Re: defn of impredicativity (was Re: goals and language?)

[Calvin Ostrum <***>]

On 8/9/05, Torkel Franzen <***> wrote:

> Thus, suppose we define a set A of natural numbers by
>
>   k is in A if and only if k is in every set of natural numbers
>   that contains 5 and is closed under the operation x->x+8.
>
> Since we are here defining A by quantifying over a collection of sets
> containing A, the definition is impredicative. You will notice that
> there is no self-application here, no set of all sets or anything
> of the kind.

However, we will also notice that the set A already existed before
this definition was given.  So in some sense, the definition does
nothing but pick out the set.   I think the sort of thing people
are concerned about here will involve a different sort of
"definition" akin more to a "construction" in which the
definition in some sense has the power to "bring into being",
rather than just "pick out", the pre-existing object in question.

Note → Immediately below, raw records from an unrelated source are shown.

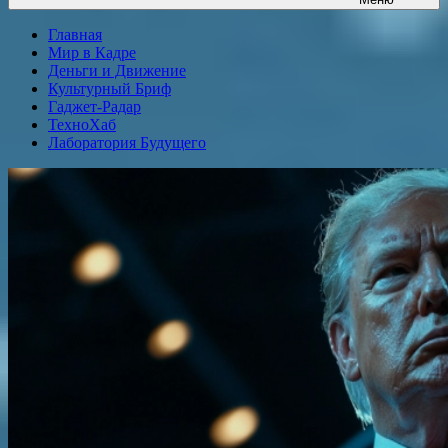
Главная
Мир в Кадре
Деньги и Движение
Культурный Бриф
Гаджет-Радар
ТехноХаб
Лаборатория Будущего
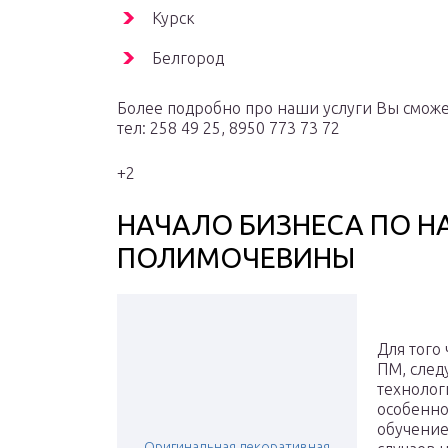
Курск
Белгород
Более подробно про наши услуги Вы сможе
тел: 258 49 25, 8950 773 73 72
+2
НАЧАЛО БИЗНЕСА ПО 
ПОЛИМОЧЕВИНЫ
Для того
ПМ, след
технолог
особенно
обучение
Оригинальная декоративная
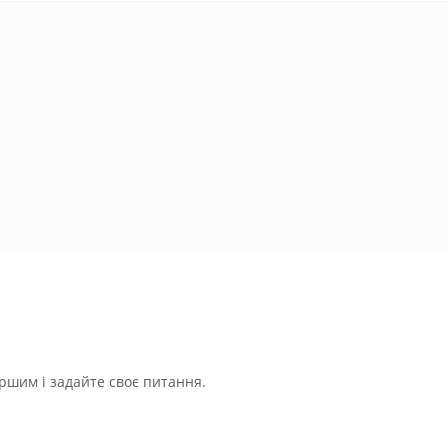
ршим і задайте своє питання.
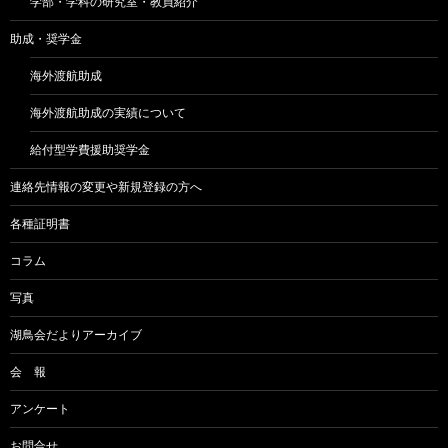
学部・学科の研究室・教員紹介
助成・奨学金
海外渡航助成
海外渡航助成の実績について
給付型学費援助奨学金
連絡先情報の変更や新規登録の方へ
各種証明書
コラム
写真
湖鳥会だよりアーカイブ
会 報
アンケート
お問合せ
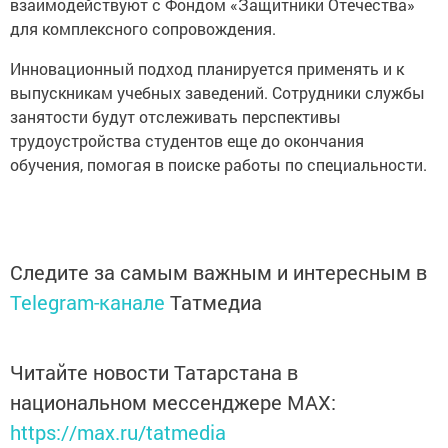
взаимодействуют с Фондом «Защитники Отечества»
для комплексного сопровождения.
Инновационный подход планируется применять и к
выпускникам учебных заведений. Сотрудники службы
занятости будут отслеживать перспективы
трудоустройства студентов еще до окончания
обучения, помогая в поиске работы по специальности.
Следите за самым важным и интересным в
Telegram-канале
Татмедиа
Читайте новости Татарстана в
национальном мессенджере MАХ:
https://max.ru/tatmedia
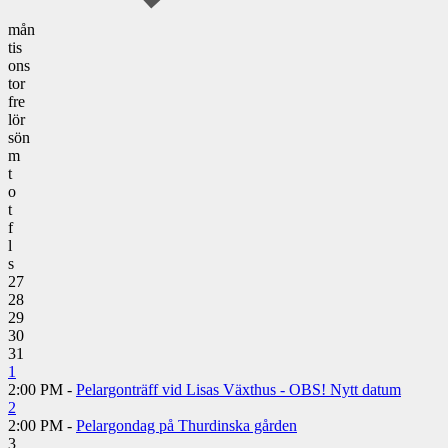
mån
tis
ons
tor
fre
lör
sön
m
t
o
t
f
l
s
27
28
29
30
31
1
2:00 PM -
Pelargonträff vid Lisas Växthus - OBS! Nytt datum
2
2:00 PM -
Pelargondag på Thurdinska gården
3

> In this case, A can also be defined by a purely arithmetical condition
> (illustrating that impredicativity is not a property of objects, but of
> definitions).

But this does seem to suggest a natural definition of impredicative
object: one all of whose definitions are impredicative.
Although perhaps that definition then has no instances?

> >Perhaps, then we can get back to
> >RR and his claim that "organisms are full of such impredicativities".
>
> That's a different matter. I suspect that Rosen's reference to
> "impredicativities" is best understood as loosely based on some
> perceived analogy with (what he took to be) the logical usage, so that
> studying impredicativity in the sense that the term is actually used in
> logic and philosophy is of no help in understanding his writings.

Is there any possibility that Rosen's use of "impredicativity" can be
made at all precise?  Surely there is more to it than loose analogy?